The development of fibrous dysplasia is caused by a mutation in a gene called GNAS1, which is active in bone cells. This genetic mutation causes bone cells to deposit fibrous tissue rather than healthy bone. Unlike many other genetic diseases, this one is not hereditary. Instead, the mutation happens spontaneously during fetal development.
This bone disease comes in two forms. In monostotic fibrous dysplasia, just one bone is affected by scar tissue deposition. Approximately 70% of cases are of this type. In polyostotic fibrous dysplasia, the disease affects multiple bones. This form of the disease is often associated with McCune-Albright syndrome, which may lead to skin lesions and early puberty in addition to bone dysplasia.
Often, people with the monostotic form of the disease do not develop any symptoms. When multiple bones are involved, symptoms such as bone pain, bone deformities, and fractures are likely. These symptoms tend to develop early in childhood, often by the age of ten. People with polyostotic disease may also have difficulty walking if the thigh, tibia, or pelvic bones are involved.
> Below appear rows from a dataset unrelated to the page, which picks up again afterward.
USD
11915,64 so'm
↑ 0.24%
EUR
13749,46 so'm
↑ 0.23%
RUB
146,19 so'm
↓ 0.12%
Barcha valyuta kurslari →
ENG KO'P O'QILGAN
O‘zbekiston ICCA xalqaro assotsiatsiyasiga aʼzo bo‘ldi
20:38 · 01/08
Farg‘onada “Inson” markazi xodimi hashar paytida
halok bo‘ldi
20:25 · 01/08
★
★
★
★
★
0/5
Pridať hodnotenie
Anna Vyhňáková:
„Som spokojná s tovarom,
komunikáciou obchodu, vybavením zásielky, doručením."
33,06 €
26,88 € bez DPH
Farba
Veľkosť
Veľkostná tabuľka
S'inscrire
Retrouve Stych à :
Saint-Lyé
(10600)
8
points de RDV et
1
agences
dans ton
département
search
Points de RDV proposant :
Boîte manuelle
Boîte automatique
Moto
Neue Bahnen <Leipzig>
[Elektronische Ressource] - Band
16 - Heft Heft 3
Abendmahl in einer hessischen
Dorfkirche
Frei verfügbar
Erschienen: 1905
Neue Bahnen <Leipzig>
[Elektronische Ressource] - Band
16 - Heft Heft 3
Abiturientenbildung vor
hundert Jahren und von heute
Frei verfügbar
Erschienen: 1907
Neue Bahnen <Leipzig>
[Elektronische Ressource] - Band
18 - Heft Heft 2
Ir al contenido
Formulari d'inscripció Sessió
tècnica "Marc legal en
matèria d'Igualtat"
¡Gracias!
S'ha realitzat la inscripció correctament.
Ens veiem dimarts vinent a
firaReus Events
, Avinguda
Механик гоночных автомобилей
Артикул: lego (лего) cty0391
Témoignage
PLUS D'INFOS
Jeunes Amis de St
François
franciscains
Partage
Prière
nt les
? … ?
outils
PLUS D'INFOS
Preliminary diagnosis of fibrous bone dysplasia is typically made on the basis of symptoms such as bone pain and recurrent bone fractures. The diagnosis is confirmed with medical imaging tests such as x-rays and MRI scans. These tests pinpoint the location of diseased bone tissue, and any bone deformities which may have developed.
Fibrous dysplasia is a chronic, progressive disorder with no cure. If someone has the disease but does not display any symptoms, he or she will undergo regular check-ups, to detect initial signs of bone deformity. In these cases, treatment is not needed unless signs and symptoms of disease begin to develop.
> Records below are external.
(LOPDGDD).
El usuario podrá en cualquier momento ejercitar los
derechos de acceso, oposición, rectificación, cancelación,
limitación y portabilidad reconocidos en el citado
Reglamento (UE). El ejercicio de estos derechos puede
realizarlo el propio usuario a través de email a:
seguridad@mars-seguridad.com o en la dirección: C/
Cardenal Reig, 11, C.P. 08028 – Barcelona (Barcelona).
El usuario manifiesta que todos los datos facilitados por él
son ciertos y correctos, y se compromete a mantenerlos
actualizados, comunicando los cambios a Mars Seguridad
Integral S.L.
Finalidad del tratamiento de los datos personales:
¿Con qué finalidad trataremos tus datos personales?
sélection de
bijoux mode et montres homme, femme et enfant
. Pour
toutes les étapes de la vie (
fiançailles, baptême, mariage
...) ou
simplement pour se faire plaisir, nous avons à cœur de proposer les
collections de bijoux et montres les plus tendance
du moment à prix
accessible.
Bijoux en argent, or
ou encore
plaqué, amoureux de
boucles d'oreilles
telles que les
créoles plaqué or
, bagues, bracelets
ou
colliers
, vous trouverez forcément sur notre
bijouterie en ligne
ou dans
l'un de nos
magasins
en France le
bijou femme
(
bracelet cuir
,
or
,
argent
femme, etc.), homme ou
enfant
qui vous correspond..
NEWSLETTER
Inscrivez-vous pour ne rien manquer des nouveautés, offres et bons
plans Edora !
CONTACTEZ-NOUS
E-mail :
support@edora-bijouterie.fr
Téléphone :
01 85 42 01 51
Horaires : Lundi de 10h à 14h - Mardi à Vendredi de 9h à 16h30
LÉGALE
Treatment for fibrous bone dysplasia includes both medication and surgical procedures. Medications include pamidronate and alendronate, available under the brand names Aredia® and Fosamax®. These drugs help preserve healthy bone tissue and can increase bone density in some people. Most people take these drugs orally; they are also available as intravenous injections for people who cannot tolerate the oral form due to gastrointestinal irritation.
Surgical treatments include procedures to repair serious fractures and cracks in bone, correct bone deformities, and stabilize vulnerable bones with metal screws and plates. Bone deformities may also be prevented by internally fixing bones with metal support structures.